Ortmeyer’s team also runs seminars and hosts lectures featuring famous Holocaust survivors among the guest speakers, so teacher-trainee students can understand more about the Nazi period and how indoctrination and propaganda functioned during that time. 

After the war was over, a number of Jewish émigrés, including Adorno and Horkheimer. returned to Frankfurt and academic life at the university.

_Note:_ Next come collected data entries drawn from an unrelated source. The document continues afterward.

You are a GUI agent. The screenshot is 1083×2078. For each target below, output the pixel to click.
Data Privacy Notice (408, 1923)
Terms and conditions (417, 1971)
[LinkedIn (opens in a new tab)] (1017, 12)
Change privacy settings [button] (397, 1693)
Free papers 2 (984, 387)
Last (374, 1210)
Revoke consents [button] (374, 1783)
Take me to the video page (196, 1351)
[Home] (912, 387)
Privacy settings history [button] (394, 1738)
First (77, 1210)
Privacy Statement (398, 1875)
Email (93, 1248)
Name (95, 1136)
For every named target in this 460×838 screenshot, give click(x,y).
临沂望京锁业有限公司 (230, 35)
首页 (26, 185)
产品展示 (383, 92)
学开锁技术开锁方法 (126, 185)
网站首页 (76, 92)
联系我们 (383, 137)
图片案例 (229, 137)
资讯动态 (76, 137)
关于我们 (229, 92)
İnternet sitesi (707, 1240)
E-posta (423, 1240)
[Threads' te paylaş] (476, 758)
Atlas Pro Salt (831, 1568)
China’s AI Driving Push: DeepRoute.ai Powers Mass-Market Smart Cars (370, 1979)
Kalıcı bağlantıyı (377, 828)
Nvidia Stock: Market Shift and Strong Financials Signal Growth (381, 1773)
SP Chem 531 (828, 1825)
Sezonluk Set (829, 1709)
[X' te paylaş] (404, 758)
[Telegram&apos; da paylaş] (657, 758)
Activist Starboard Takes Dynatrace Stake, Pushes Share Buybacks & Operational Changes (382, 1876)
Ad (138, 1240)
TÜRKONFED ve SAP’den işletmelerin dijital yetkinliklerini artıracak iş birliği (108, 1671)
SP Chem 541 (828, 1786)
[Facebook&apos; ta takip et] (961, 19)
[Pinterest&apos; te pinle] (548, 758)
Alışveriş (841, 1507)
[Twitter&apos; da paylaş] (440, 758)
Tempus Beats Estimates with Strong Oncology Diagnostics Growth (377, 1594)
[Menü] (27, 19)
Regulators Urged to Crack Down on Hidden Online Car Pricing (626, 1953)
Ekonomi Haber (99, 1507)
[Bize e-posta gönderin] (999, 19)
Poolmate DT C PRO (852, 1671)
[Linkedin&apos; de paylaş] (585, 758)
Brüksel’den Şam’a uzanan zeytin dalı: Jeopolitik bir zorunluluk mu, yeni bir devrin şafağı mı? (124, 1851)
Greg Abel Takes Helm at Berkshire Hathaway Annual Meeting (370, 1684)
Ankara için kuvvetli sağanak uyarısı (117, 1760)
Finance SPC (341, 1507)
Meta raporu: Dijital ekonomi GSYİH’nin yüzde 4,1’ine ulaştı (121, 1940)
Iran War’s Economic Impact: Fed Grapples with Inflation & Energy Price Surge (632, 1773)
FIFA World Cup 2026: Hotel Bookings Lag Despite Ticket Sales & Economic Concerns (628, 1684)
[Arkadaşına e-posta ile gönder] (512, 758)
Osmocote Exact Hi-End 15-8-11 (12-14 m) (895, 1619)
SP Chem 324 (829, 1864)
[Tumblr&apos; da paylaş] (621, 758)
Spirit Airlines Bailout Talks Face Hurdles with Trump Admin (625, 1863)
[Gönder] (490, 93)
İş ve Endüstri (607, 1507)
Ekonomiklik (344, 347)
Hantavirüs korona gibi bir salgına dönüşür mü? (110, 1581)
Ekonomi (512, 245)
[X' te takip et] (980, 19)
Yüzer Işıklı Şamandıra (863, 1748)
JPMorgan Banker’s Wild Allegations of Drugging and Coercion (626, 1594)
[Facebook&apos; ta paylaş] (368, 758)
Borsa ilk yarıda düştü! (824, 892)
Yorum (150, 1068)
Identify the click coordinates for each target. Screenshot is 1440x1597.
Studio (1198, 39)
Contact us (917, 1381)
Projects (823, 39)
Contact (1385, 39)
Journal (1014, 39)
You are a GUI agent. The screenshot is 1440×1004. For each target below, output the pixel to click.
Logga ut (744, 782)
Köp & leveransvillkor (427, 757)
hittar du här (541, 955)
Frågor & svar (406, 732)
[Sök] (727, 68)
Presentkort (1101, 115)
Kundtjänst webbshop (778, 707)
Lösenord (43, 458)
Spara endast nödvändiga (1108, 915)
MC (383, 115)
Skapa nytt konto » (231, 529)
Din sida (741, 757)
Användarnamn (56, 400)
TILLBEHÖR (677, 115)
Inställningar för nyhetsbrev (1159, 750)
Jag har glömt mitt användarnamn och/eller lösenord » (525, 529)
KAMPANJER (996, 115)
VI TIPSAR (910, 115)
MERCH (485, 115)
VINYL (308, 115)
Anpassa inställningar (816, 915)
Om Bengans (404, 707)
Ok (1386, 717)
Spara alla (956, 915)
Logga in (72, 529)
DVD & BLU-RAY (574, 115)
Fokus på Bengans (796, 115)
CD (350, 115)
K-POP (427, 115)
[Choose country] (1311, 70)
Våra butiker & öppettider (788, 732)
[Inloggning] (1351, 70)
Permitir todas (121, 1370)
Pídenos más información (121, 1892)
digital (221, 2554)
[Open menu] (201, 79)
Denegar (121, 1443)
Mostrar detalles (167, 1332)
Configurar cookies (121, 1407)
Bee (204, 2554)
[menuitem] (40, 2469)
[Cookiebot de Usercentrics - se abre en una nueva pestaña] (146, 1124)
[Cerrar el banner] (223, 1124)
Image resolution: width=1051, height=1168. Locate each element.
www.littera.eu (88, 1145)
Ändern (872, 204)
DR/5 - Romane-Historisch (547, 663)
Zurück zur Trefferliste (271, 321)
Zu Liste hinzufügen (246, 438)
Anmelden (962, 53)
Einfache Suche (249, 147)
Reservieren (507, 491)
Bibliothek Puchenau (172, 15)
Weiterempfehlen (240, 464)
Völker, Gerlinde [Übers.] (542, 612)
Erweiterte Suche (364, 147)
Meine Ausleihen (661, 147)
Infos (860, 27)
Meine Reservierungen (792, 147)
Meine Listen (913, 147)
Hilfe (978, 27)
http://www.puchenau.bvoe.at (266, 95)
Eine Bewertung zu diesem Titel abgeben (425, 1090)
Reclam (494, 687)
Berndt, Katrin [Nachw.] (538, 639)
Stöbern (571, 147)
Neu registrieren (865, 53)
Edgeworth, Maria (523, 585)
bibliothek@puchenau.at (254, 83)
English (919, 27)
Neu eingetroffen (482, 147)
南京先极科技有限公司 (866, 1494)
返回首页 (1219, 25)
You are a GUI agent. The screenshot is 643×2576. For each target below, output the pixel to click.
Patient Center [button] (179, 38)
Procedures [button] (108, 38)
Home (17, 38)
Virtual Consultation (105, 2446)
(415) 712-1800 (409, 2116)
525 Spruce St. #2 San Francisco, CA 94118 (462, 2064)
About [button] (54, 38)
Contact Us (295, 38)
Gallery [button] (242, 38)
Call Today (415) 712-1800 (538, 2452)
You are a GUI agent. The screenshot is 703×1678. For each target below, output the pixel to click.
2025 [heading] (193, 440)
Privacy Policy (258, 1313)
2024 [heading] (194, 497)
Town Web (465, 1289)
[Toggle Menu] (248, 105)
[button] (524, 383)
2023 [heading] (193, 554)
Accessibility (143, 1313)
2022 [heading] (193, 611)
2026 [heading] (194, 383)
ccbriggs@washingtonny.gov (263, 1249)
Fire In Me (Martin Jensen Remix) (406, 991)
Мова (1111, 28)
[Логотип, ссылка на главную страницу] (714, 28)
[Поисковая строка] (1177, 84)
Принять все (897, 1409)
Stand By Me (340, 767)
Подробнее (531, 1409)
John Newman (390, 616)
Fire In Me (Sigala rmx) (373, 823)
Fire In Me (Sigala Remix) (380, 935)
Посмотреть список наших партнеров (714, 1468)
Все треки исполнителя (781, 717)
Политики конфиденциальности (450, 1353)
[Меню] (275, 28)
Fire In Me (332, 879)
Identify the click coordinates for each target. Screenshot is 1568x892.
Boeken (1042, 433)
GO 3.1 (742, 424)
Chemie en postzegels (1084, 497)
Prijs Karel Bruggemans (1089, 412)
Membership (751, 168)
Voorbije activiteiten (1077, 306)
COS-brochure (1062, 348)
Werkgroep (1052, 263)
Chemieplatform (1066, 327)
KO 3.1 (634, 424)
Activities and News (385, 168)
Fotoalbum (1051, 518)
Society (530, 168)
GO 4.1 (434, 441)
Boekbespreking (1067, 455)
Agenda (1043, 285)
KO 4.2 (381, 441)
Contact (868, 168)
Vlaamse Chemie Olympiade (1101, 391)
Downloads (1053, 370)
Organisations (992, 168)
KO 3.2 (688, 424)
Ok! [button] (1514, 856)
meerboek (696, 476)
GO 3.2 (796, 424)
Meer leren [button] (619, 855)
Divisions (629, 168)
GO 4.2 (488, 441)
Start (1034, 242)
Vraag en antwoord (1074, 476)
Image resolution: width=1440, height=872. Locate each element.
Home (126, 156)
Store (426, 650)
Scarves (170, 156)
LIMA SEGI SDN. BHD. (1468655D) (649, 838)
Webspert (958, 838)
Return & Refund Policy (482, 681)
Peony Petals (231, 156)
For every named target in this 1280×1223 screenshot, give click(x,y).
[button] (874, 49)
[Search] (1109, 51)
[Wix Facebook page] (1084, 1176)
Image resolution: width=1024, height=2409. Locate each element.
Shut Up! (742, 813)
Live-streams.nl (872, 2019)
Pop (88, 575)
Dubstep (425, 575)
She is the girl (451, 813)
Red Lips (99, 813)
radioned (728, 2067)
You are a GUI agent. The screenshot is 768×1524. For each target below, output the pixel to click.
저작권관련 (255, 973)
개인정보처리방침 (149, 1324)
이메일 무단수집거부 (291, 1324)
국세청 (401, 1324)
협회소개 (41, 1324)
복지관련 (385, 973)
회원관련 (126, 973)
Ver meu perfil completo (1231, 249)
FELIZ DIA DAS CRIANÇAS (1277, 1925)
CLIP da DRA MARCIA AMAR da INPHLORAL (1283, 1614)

Once again, Frankfurt’s pioneering spirit thrived. It was the first German university to establish a chair of economics, as well as being a centre of liberal thought – under Adorno and Horkheimer – that influenced the thinking of an entire generation.

However the university’s history after the end of the Second World War was not entirely trouble-free. In 1968, a wave of riots broke out at Frankfurt.

Students demanded more say in the running of the university, and the expulsion of academics who had been active during the Nazi period. In an unexpected turn of events, Adorno found himself having to call the police when students stormed the premises and occupied his Institute for Social Science Research out of hostility to his criticism of their violent protests.

Today, Goethe University Frankfurt has 45,000 students as well as 19 Nobel prizewinners to its credit, including physicist Otto Stern. But Müller-Esterl believes that there is still plenty of work to be done.

“We need to continue to attract sponsors and patrons if we wish to retain our status as a foundation university,” he says.

Even more importantly, he argues, the university must open up new fields of research so as to attract leading academics and maintain its reputation.

“The next 100 years will see a change in the way academics interact,” Müller-Esterl says. “Areas of expertise must be interlinked, so we all profit as much as possible from each other’s knowledge.”